ITEM 3. INCORPORATION OF CERTAIN DOCUMENTS BY REFERENCE

     The following documents heretofore filed with the Securities and Exchange
Commission (the "Commission") by Keebler Foods Company (the "Company") are
incorporated herein by reference:

     (a) The Company's Prospectus as filed with the Commission on February 2,
1998 under the Securities Act, containing audited financial statements for the
Company's fiscal year 1996.

     (b) All other reports filed pursuant to Section 13(a) or 15(d) of the
Securities Exchange Act of 1934, as amended (the "Exchange Act"), since the end
of the fiscal year covered by the Prospectus referenced above.

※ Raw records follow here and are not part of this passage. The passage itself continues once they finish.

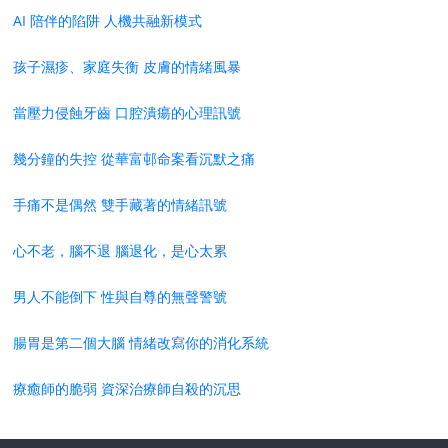
AI 陪伴的陷阱 人機共融新模式
孩子濕疹、家庭失衡 皮膚的情緒風暴
當壓力侵蝕牙齒 口腔潰瘍的心理訊號
幾分鐘的失控 從華富邨命案看沉默之痛
手痛不是偶然 雙手藏著的情緒訊號
心不老，腦不退 腦退化，是心太累
男人不能倒下 性與自尊的無聲警號
腸胃是第二個大腦 情緒改寫你的消化系統
療癒師的脆弱 資深治療師自殺的沉思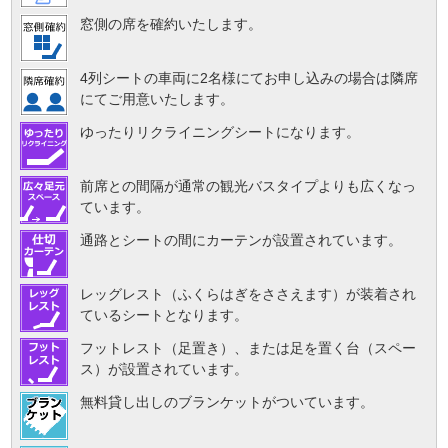
窓側の席を確約いたします。
4列シートの車両に2名様にてお申し込みの場合は隣席
にてご用意いたします。
ゆったりリクライニングシートになります。
前席との間隔が通常の観光バスタイプよりも広くなっ
ています。
通路とシートの間にカーテンが設置されています。
レッグレスト（ふくらはぎをささえます）が装着され
ているシートとなります。
フットレスト（足置き）、または足を置く台（スペー
ス）が設置されています。
無料貸し出しのブランケットがついています。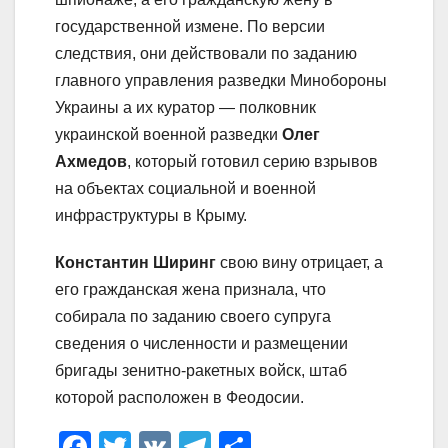
государственной измене. По версии
следствия, они действовали по заданию
главного управления разведки Минобороны
Украины а их куратор — полковник
украинской военной разведки
Олег
Ахмедов
, который готовил серию взрывов
на объектах социальной и военной
инфраструктуры в Крыму.
Константин Ширинг
свою вину отрицает, а
его гражданская жена признала, что
собирала по заданию своего супруга
сведения о численности и размещении
бригады зенитно-ракетных войск, штаб
которой расположен в Феодосии.
F
T
V
T
О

     (c) The description of the Company's Common Stock, par value $.01 per
share (the "Common Stock"), which is contained in the registration statement on
Form 8-A filed with the Commission on December 12, 1997 under the Exchange Act
of 1934, as amended (the "Exchange Act") (Commission File No. 001-13705),
including any subsequent amendment or any report filed for the purpose of
updating such description.

     All documents filed by the Company pursuant to Sections 13(a), 13(c), 14
or 15(d) of the Exchange Act after the date of this Registration Statement and
prior to the filing of a post-effective amendment which indicates that all
securities offered hereby have been sold or which deregisters all securities
then remaining unsold are deemed to be incorporated by reference into this
Registration Statement and to be a part hereof from the respective dates of
filing of such documents (such documents, and the documents enumerated above,
being hereinafter referred to as "Incorporated Documents").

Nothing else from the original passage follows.